→ **Data to examine**
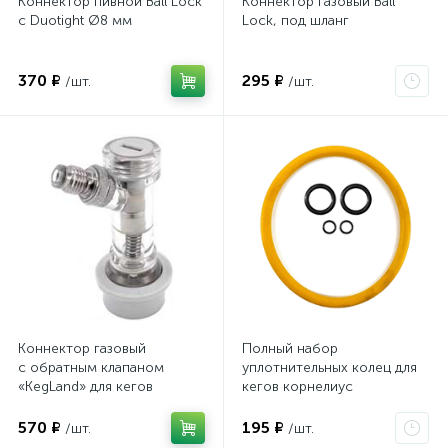
Коннектор пивной Ball Lock
Коннектор газовый Ball
с Duotight Ø8 мм
Lock, под шланг
370 ₽
295 ₽
/шт.
/шт.
Коннектор газовый
Полный набор
с обратным клапаном
уплотнительных колец для
«KegLand» для кегов
кегов корнелиус
с фитингом Ball Lock
570 ₽
195 ₽
/шт.
/шт.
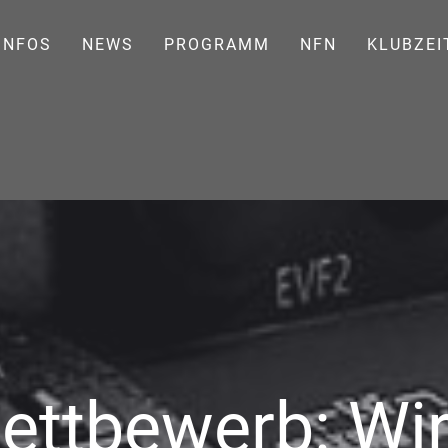
INFOS
NEWS
PROGRAMM
NFN
KLUBZEI
ttbewerb: Wir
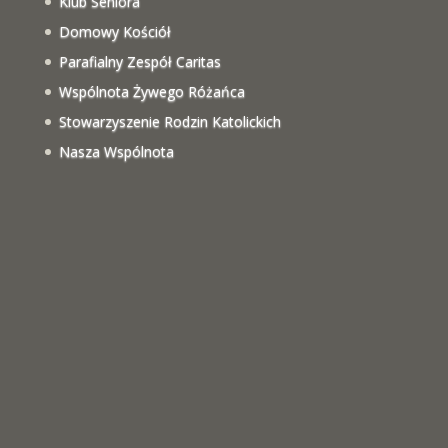
Klub Seniora
Domowy Kościół
Parafialny Zespół Caritas
Wspólnota Żywego Różańca
Stowarzyszenie Rodzin Katolickich
Nasza Wspólnota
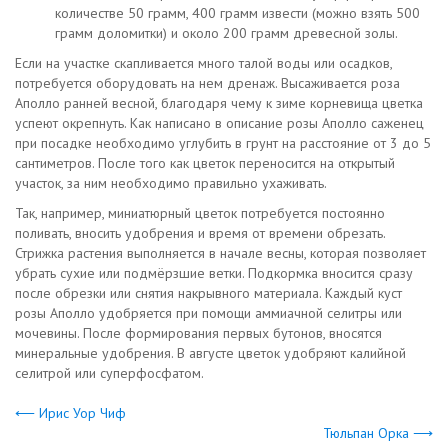
количестве 50 грамм, 400 грамм извести (можно взять 500
грамм доломитки) и около 200 грамм древесной золы.
Если на участке скапливается много талой воды или осадков,
потребуется оборудовать на нем дренаж. Высаживается роза
Аполло ранней весной, благодаря чему к зиме корневища цветка
успеют окрепнуть. Как написано в описание розы Аполло саженец
при посадке необходимо углубить в грунт на расстояние от 3 до 5
сантиметров. После того как цветок переносится на открытый
участок, за ним необходимо правильно ухаживать.
Так, например, миниатюрный цветок потребуется постоянно
поливать, вносить удобрения и время от времени обрезать.
Стрижка растения выполняется в начале весны, которая позволяет
убрать сухие или подмёрзшие ветки. Подкормка вносится сразу
после обрезки или снятия накрывного материала. Каждый куст
розы Аполло удобряется при помощи аммиачной селитры или
мочевины. После формирования первых бутонов, вносятся
минеральные удобрения. В августе цветок удобряют калийной
селитрой или суперфосфатом.
⟵ Ирис Уор Чиф
Тюльпан Орка ⟶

→ **About this task**
Omit any images, then output the listing exactly.

→ **Exercise result**
Коннектор пивной Ball Lock
Коннектор газовый Ball
с Duotight Ø8 мм
Lock, под шланг
370 ₽
295 ₽
/шт.
/шт.
Коннектор газовый
Полный набор
с обратным клапаном
уплотнительных колец для
«KegLand» для кегов
кегов корнелиус
с фитингом Ball Lock
570 ₽
195 ₽
/шт.
/шт.
INFOS
NEWS
PROGRAMM
NFN
KLUBZEI
ttbewerb: Wir
Klub Seniora
Domowy Kościół
Parafialny Zespół Caritas
Wspólnota Żywego Różańca
Stowarzyszenie Rodzin Katolickich
Nasza Wspólnota
количестве 50 грамм, 400 грамм извести (можно взять 500
грамм доломитки) и около 200 грамм древесной золы.
Если на участке скапливается много талой воды или осадков,
потребуется оборудовать на нем дренаж. Высаживается роза
Аполло ранней весной, благодаря чему к зиме корневища цветка
успеют окрепнуть. Как написано в описание розы Аполло саженец
при посадке необходимо углубить в грунт на расстояние от 3 до 5
сантиметров. После того как цветок переносится на открытый
участок, за ним необходимо правильно ухаживать.
Так, например, миниатюрный цветок потребуется постоянно
поливать, вносить удобрения и время от времени обрезать.
Стрижка растения выполняется в начале весны, которая позволяет
убрать сухие или подмёрзшие ветки. Подкормка вносится сразу
после обрезки или снятия накрывного материала. Каждый куст
розы Аполло удобряется при помощи аммиачной селитры или
мочевины. После формирования первых бутонов, вносятся
минеральные удобрения. В августе цветок удобряют калийной
селитрой или суперфосфатом.
⟵ Ирис Уор Чиф
Тюльпан Орка ⟶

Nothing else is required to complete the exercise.